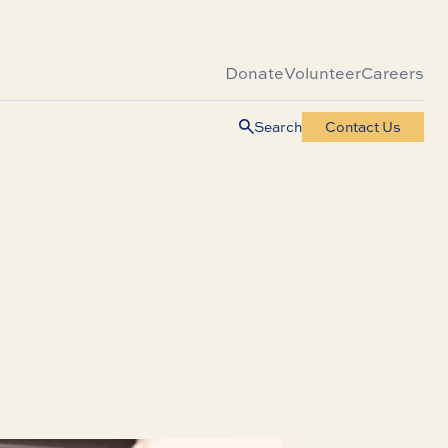
Donate
Volunteer
Careers
Search
Contact Us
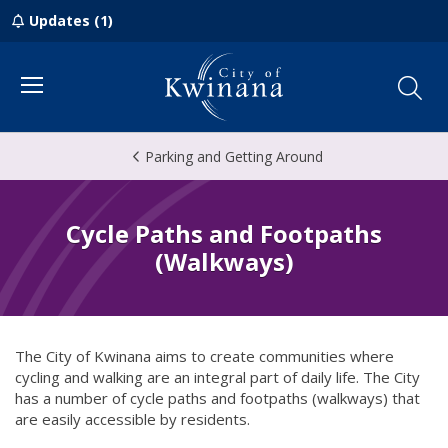
Updates (1)
Menu
Parking and Getting Around
Cycle Paths and Footpaths
(Walkways)
The City of Kwinana aims to create communities where
cycling and walking are an integral part of daily life. The City
has a number of cycle paths and footpaths (walkways) that
are easily accessible by residents.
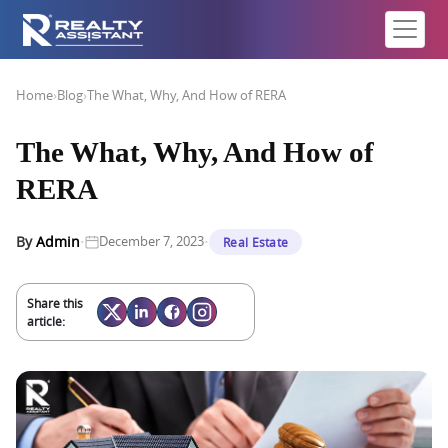
Home
›
Blog
›
The What, Why, And How of RERA
The What, Why, And How of
RERA
·
·
By
Admin
December 7, 2023
Real Estate
Share this
article:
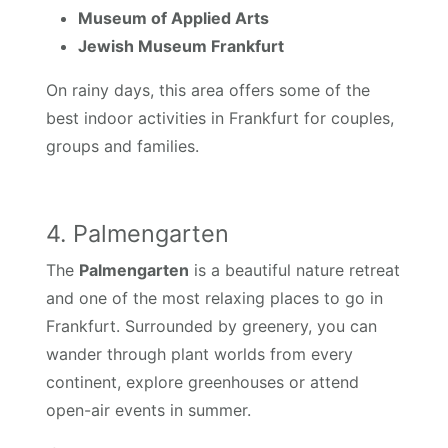
Museum of Applied Arts
Jewish Museum Frankfurt
On rainy days, this area offers some of the
best indoor activities in Frankfurt for couples,
groups and families.
4. Palmengarten
The
Palmengarten
is a beautiful nature retreat
and one of the most relaxing places to go in
Frankfurt. Surrounded by greenery, you can
wander through plant worlds from every
continent, explore greenhouses or attend
open-air events in summer.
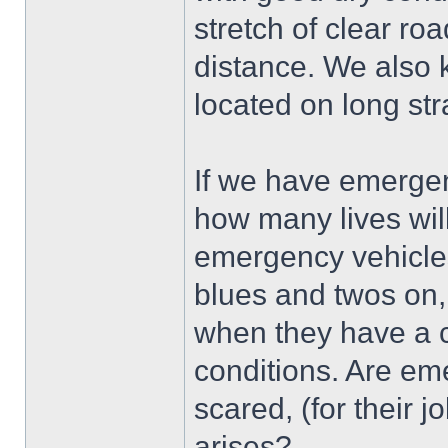
stretch of clear roa
distance. We also 
located on long str
If we have emergenc
how many lives will
emergency vehicles 
blues and twos on, 
when they have a 
conditions. Are em
scared, (for their 
arises?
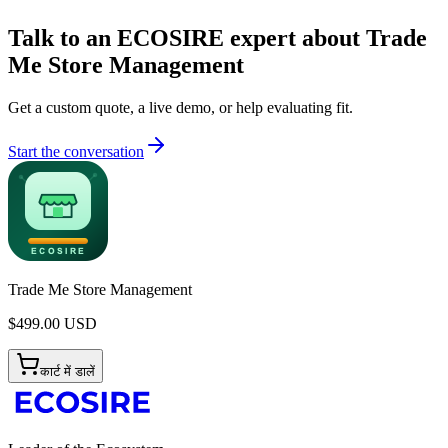
Talk to an ECOSIRE expert about Trade
Me Store Management
Get a custom quote, a live demo, or help evaluating fit.
Start the conversation
Trade Me Store Management
$
499.00
USD
कार्ट में डालें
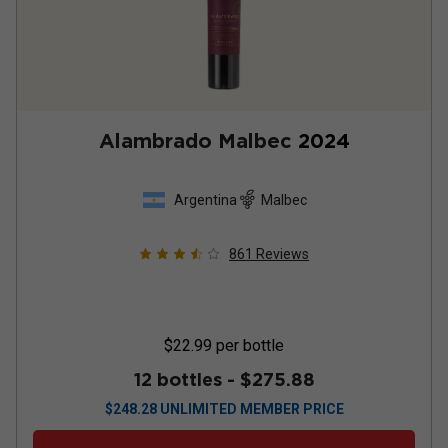
Alambrado Malbec
2024
Argentina
Malbec
861
Reviews
$22.99
per bottle
12 bottles -
$275.88
$
248.28
UNLIMITED MEMBER PRICE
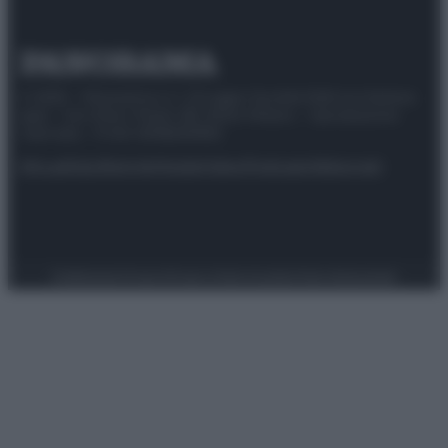
© 2025 – Panorama s.r.l. (Gruppo Società Editrice Italiana
spa) – Via Vittor Pisani 28, 20124 Milano – riproduzione
riservata – P.IVA 10518230965
Attualità
Lifestyle
Moda
Video
Podcast
Abbonati
Preferenze Privacy
Privacy Policy
Cookie Policy
Note legali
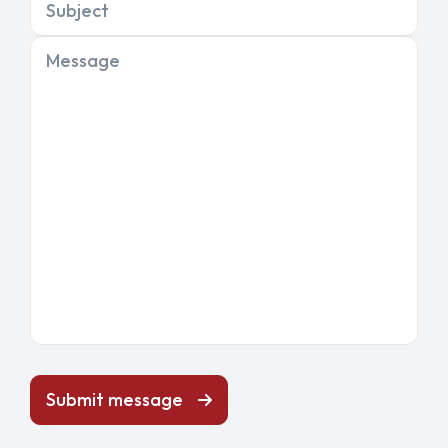
Subject
Message
Submit message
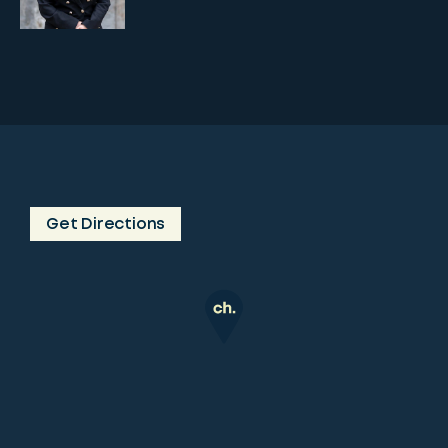
Get Directions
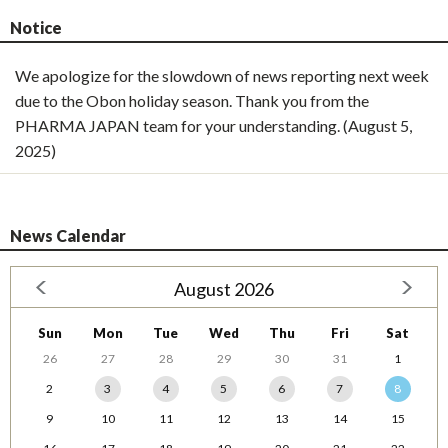
Notice
We apologize for the slowdown of news reporting next week
due to the Obon holiday season. Thank you from the
PHARMA JAPAN team for your understanding. (August 5,
2025)
News Calendar
August 2026
Sun
Mon
Tue
Wed
Thu
Fri
Sat
26
27
28
29
30
31
1
2
3
4
5
6
7
8
9
10
11
12
13
14
15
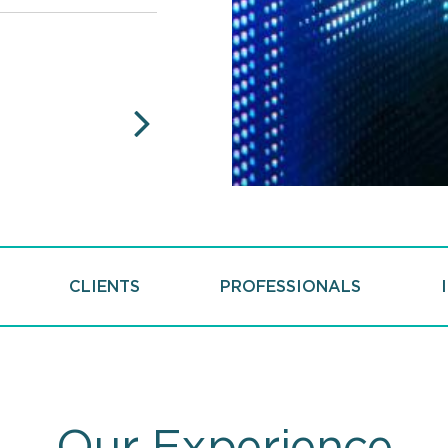
U.S. News and Best
Nationally and Regionally Rank
Capital Markets Law, "Best La
NEXT
CLIENTS
PROFESSIONALS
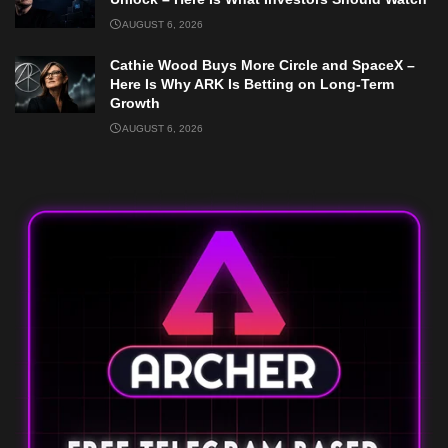
AUGUST 6, 2026
Cathie Wood Buys More Circle and SpaceX –
Here Is Why ARK Is Betting on Long-Term
Growth
AUGUST 6, 2026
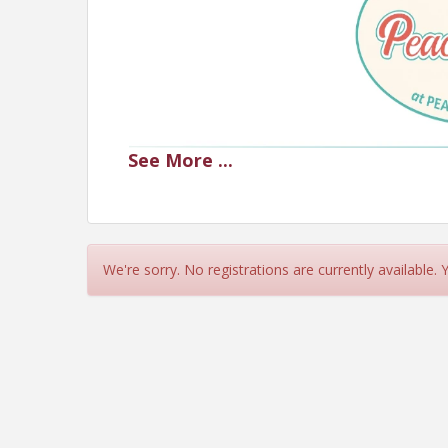
See
More
...
We're sorry. No registrations are currently available.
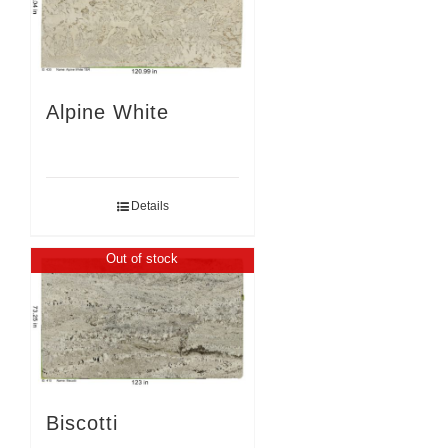
Alpine White
Details
Out of stock
Biscotti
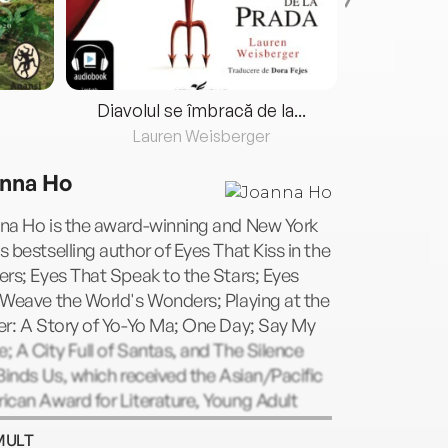
Diavolul se îmbracă de la...
Lauren Weisberger
Fre
nna Ho
na Ho is the award-winning and New York
 bestselling author of Eyes That Kiss in the
rs; Eyes That Speak to the Stars; Eyes
Weave the World's Wonders; Playing at the
er: A Story of Yo-Yo Ma; One Day; Say My
 A City Full of Santas, and The Silence
Binds Us, which received the Asian/Pacific
can Award for Literature, Young Adult
. She has been an English teacher, a dean,
MULT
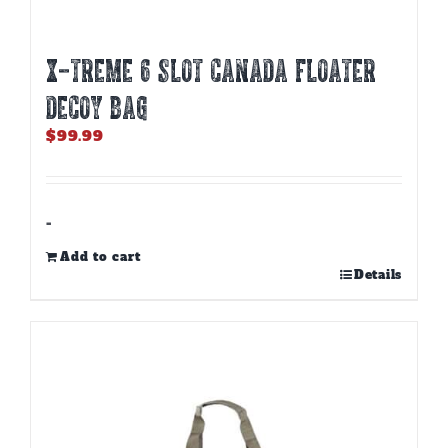
X-TREME 6 SLOT CANADA FLOATER
DECOY BAG
$
99.99
-
Add to cart
Details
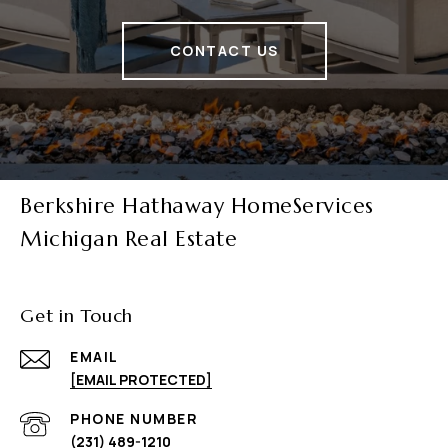
CONTACT US
Berkshire Hathaway HomeServices
Michigan Real Estate
Get in Touch
EMAIL
[EMAIL PROTECTED]
PHONE NUMBER
(231) 489-1210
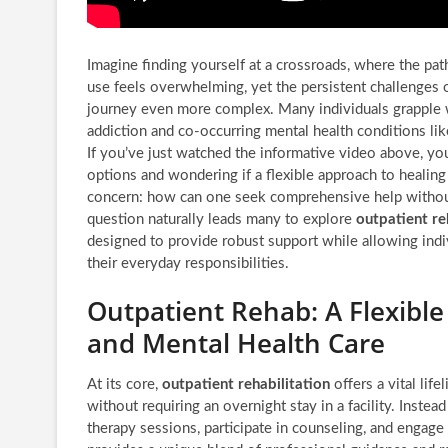
Imagine finding yourself at a crossroads, where the pa
use feels overwhelming, yet the persistent challenges 
journey even more complex. Many individuals grapple w
addiction and co-occurring mental health conditions lik
If you’ve just watched the informative video above, you
options and wondering if a flexible approach to healing 
concern: how can one seek comprehensive help without 
question naturally leads many to explore
outpatient r
designed to provide robust support while allowing indi
their everyday responsibilities.
Outpatient Rehab: A Flexibl
and Mental Health Care
At its core,
outpatient rehabilitation
offers a vital lif
without requiring an overnight stay in a facility. Instead
therapy sessions, participate in counseling, and engage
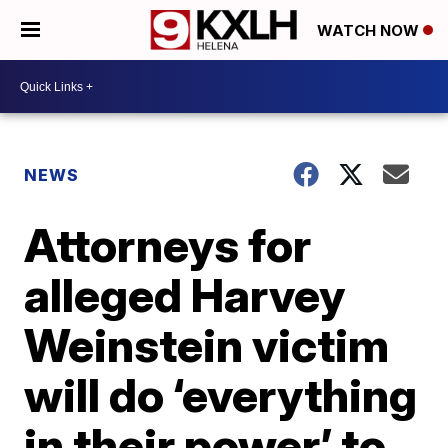
WATCH NOW
NEWS
Attorneys for
alleged Harvey
Weinstein victim
will do ‘everything
in their power’ to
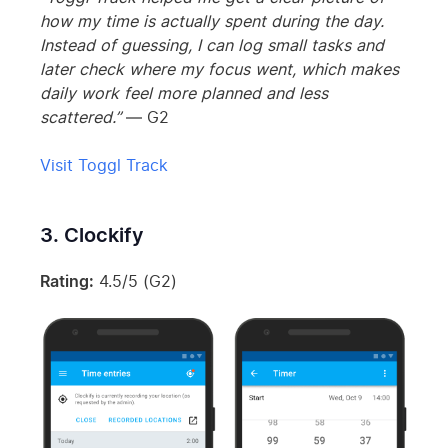
how my time is actually spent during the day.
Instead of guessing, I can log small tasks and
later check where my focus went, which makes
daily work feel more planned and less
scattered.”
— G2
Visit Toggl Track
3. Clockify
Rating:
4.5/5 (G2)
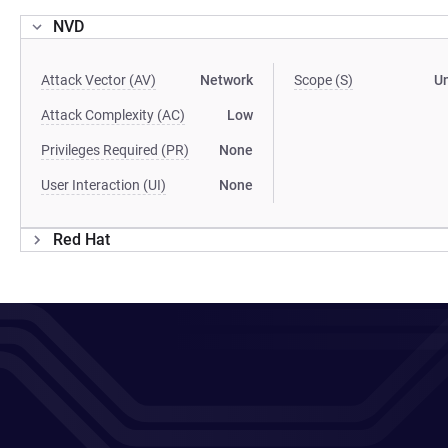
NVD
Attack Vector (AV)
Network
Scope (S)
U
Attack Complexity (AC)
Low
Privileges Required (PR)
None
User Interaction (UI)
None
Red Hat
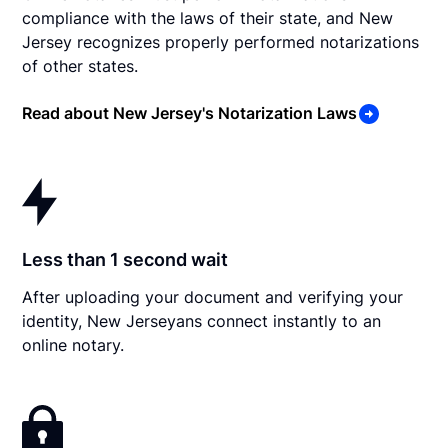
compliance with the laws of their state, and New
Jersey recognizes properly performed notarizations
of other states.
Read about New Jersey's Notarization Laws
Less than 1 second wait
After uploading your document and verifying your
identity, New Jerseyans connect instantly to an
online notary.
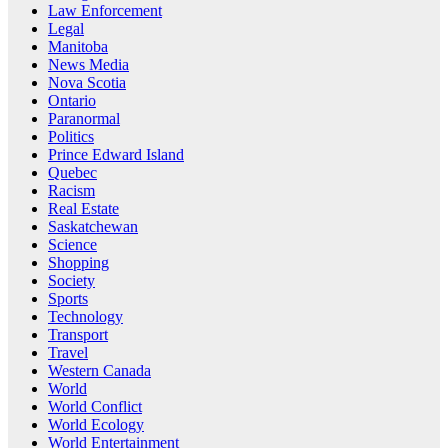
Law Enforcement
Legal
Manitoba
News Media
Nova Scotia
Ontario
Paranormal
Politics
Prince Edward Island
Quebec
Racism
Real Estate
Saskatchewan
Science
Shopping
Society
Sports
Technology
Transport
Travel
Western Canada
World
World Conflict
World Ecology
World Entertainment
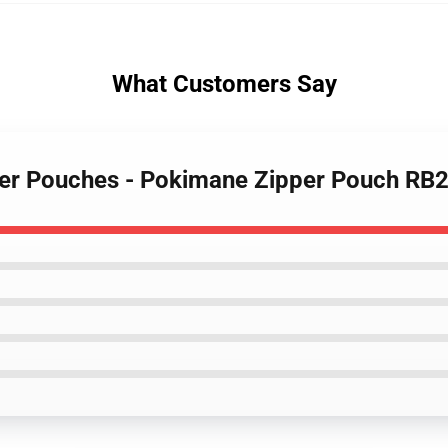
What Customers Say
per Pouches - Pokimane Zipper Pouch RB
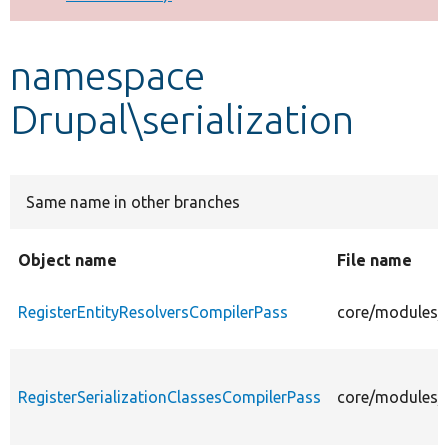
Develop for Drupal
namespace
Drupal\serialization
Same name in other branches
Object name
File name
RegisterEntityResolversCompilerPass
core/modules/s
RegisterSerializationClassesCompilerPass
core/modules/s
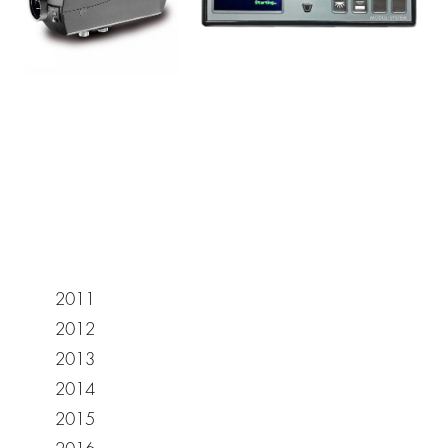
2011
2012
2013
2014
2015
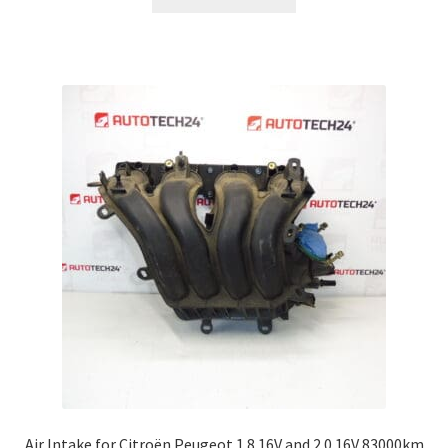
Air Intake for Citroën Peugeot 1.8 16V and 2.0 16V 83000km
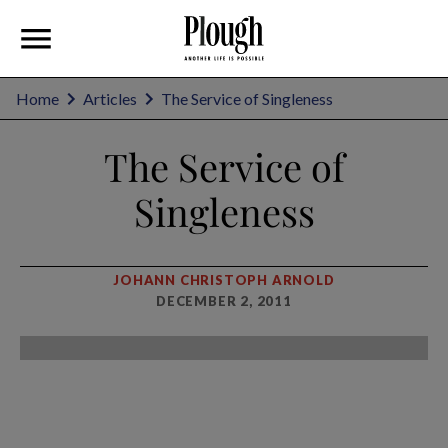
Home
Articles
The Service of Singleness
The Service of
Singleness
JOHANN CHRISTOPH ARNOLD
DECEMBER 2, 2011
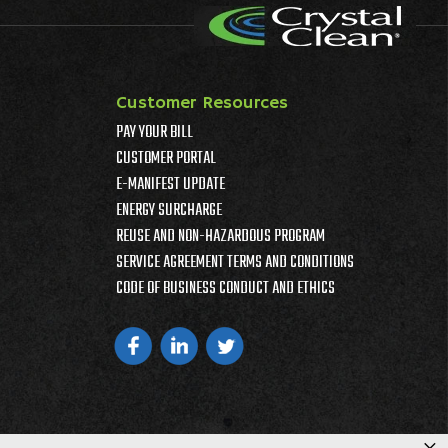
Customer Resources
PAY YOUR BILL
CUSTOMER PORTAL
E-MANIFEST UPDATE
ENERGY SURCHARGE
REUSE AND NON-HAZARDOUS PROGRAM
SERVICE AGREEMENT TERMS AND CONDITIONS
CODE OF BUSINESS CONDUCT AND ETHICS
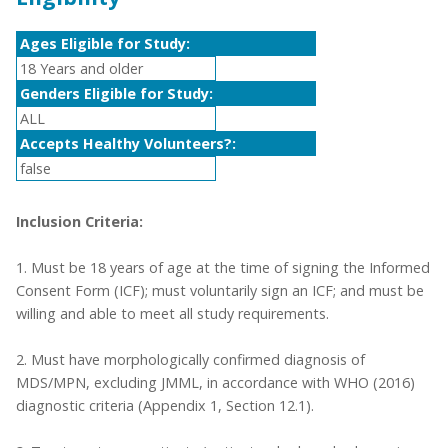
Ages Eligible for Study:
18 Years and older
Genders Eligible for Study:
ALL
Accepts Healthy Volunteers?:
false
Inclusion Criteria:
1. Must be 18 years of age at the time of signing the Informed
Consent Form (ICF); must voluntarily sign an ICF; and must be
willing and able to meet all study requirements.
2. Must have morphologically confirmed diagnosis of
MDS/MPN, excluding JMML, in accordance with WHO (2016)
diagnostic criteria (Appendix 1, Section 12.1).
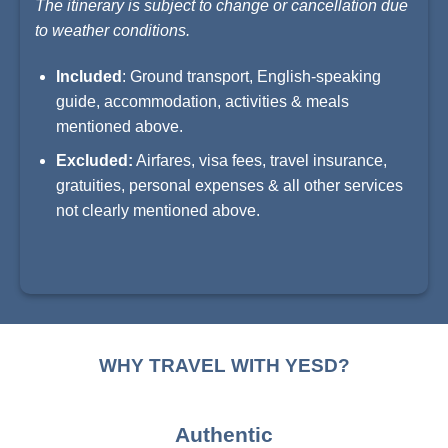
The itinerary is subject to change or cancellation due
to weather conditions.
Included
: Ground transport, English-speaking
guide, accommodation, activities & meals
mentioned above.
Excluded:
Airfares, visa fees, travel insurance,
gratuities, personal expenses & all other services
not clearly mentioned above.
WHY TRAVEL WITH YESD?
Authentic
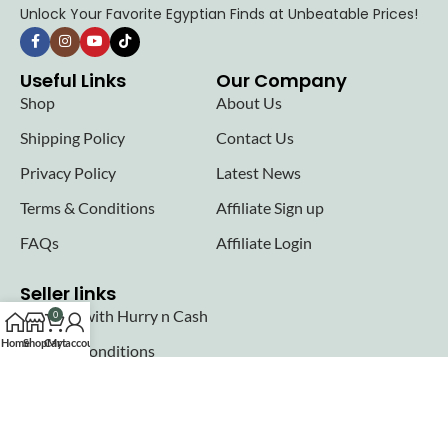
Unlock Your Favorite Egyptian Finds at Unbeatable Prices!
Useful Links
Our Company
Shop
About Us
Shipping Policy
Contact Us
Privacy Policy
Latest News
Terms & Conditions
Affiliate Sign up
FAQs
Affiliate Login
Seller links
Why Sell with Hurry n Cash
0
Home
Shop
Cart
My account
Terms & Conditions
Register
Login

PROBLEM STATEMENT
Among the lines above, show every one that contains the string "Eligible".

WRITTEN ANSWER
Ages Eligible for Study:
Genders Eligible for Study:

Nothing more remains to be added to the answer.